Net revenue for the quarter was US$5.2 billion, almost 15 percent higher than the same quarter last year.
Pre-tax earnings reached US$187 million, up 3.6pc on a year ago.
JBS does not report Australian financial performance separately, but as part of the company’s US division, also including Canada.
For the company’s global operations in four continents, JBS reported a net income of R$1.4 billion and a R$33.8 billion net revenue for the first quarter, an increase of 28pc year-on-year. Pre-tax earnings were R$2.76 billion, 57pc higher than the same period in 2014.
The results took into account the $1.4 billion payment during the quarter for the acquisition of Primo Smallgoods Group in Australia and Big Frango in Brazil.
“Our strategy over the last years allowed us to create a global production platform, chief executive Wesley Batista told investors. “Today we operate a diversified portfolio, with value-added products and strong brands worldwide. This strategy is allowing us to generate more solid and consistent results ongoing,” Mr Batista said.
“JBS management remains focused on operational excellence, in the quality of its products and services with a management committed to generate value to its shareholders and the opportunity of a better future for all its employees.”
The company’s new JBS Foods value-added division posted net revenues up 39.4pc year-on-year, partly dueto acquisitions made during the year, as well as from operational efficiency gains and organic growth.

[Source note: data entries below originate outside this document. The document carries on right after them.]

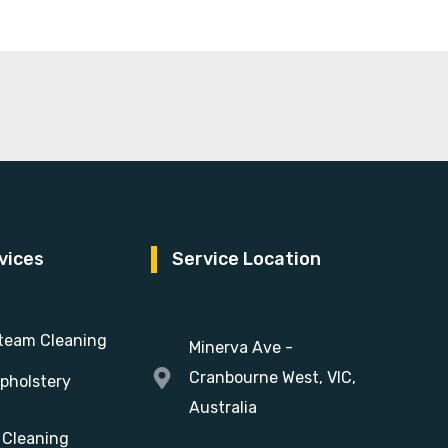
vices
Service Location
team Cleaning
Minerva Ave -
Cranbourne West, VIC,
pholstery
Australia
 Cleaning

Prepared and processed products grew by 24pc in volume, combined with a 7.6pc increase in average sales prices.
“JBS Foods continues to generate synergies and increased efficiencies at the acquired companies, while constantly improving product quality, service level, and execution at the points of sale, all of which are reflected in successive market share gains posted by the company,” Mr Batista said.

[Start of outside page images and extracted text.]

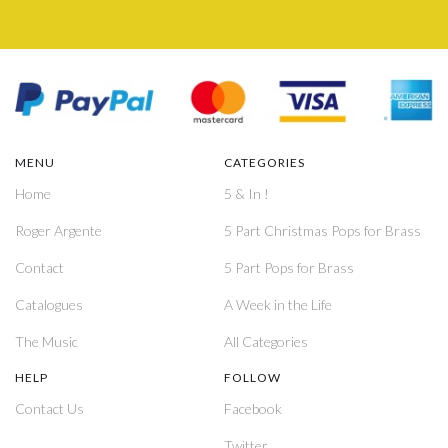
MENU
CATEGORIES
Home
5 & In !
Roger Argente
5 Part Christmas Pops for Brass
Contact
5 Part Pops for Brass
Catalogues
A Week in the Life
The Music
All Categories
HELP
FOLLOW
Contact Us
Facebook
Twitter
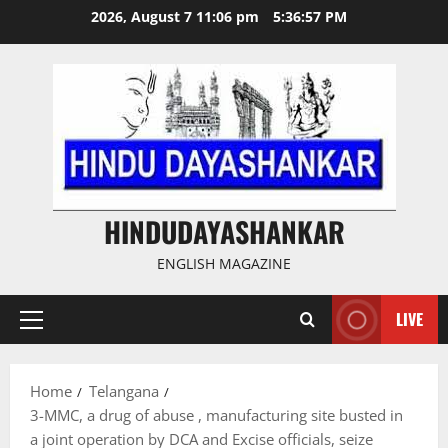
Skip
2026, August 7 11:06 pm
5:36:58 PM
to
content
HINDUDAYASHANKAR
ENGLISH MAGAZINE
LIVE
Primary
Menu
Home
Telangana
3-MMC, a drug of abuse , manufacturing site busted in
a joint operation by DCA and Excise officials, seize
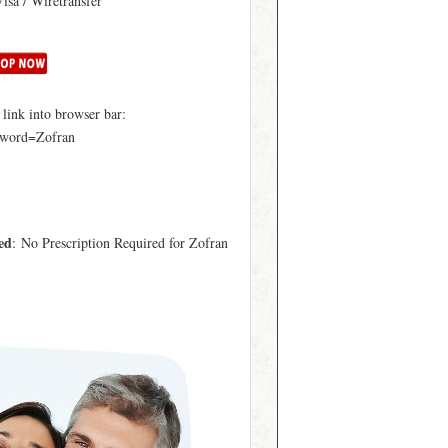
Visa / Wiretransfer
ink into browser bar:
yword=Zofran
ed
: No Prescription Required for Zofran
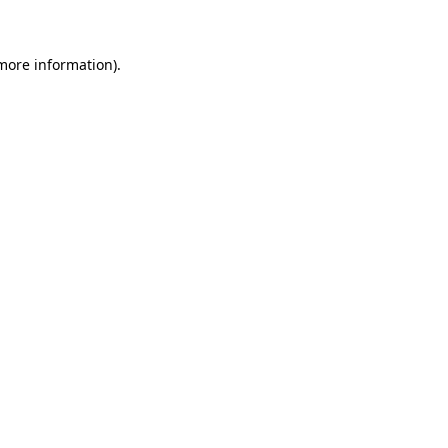
 more information)
.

In the JBS US business unit, including Australia, net revenues expanded 14.8pc compared to 1Q14, supported by increases in sales prices of 16.7pc in domestic and 6.4pc in export markets. Volumes sold in the international market increased 4.2pc over 1Q14, while volumes in the (US) domestic market remained stable. Slaughter rates decreased 1.1pc in comparison to the same period last year, but that figure reflects US herd size limitations, rather than trends in Australia.
EBITDA was US$186.6 million in the quarter, compared to a negative US$22.5 million in 1Q14.
In Australia, the weakening of the local currency partially compensated the increase in raw material costs and operations, preserving the good performance presented in earlier quarters, mr Batista said. “Australia has unique sanitary conditions and has benefited from free trade agreements signed with the major beef importers in Asia,” he said.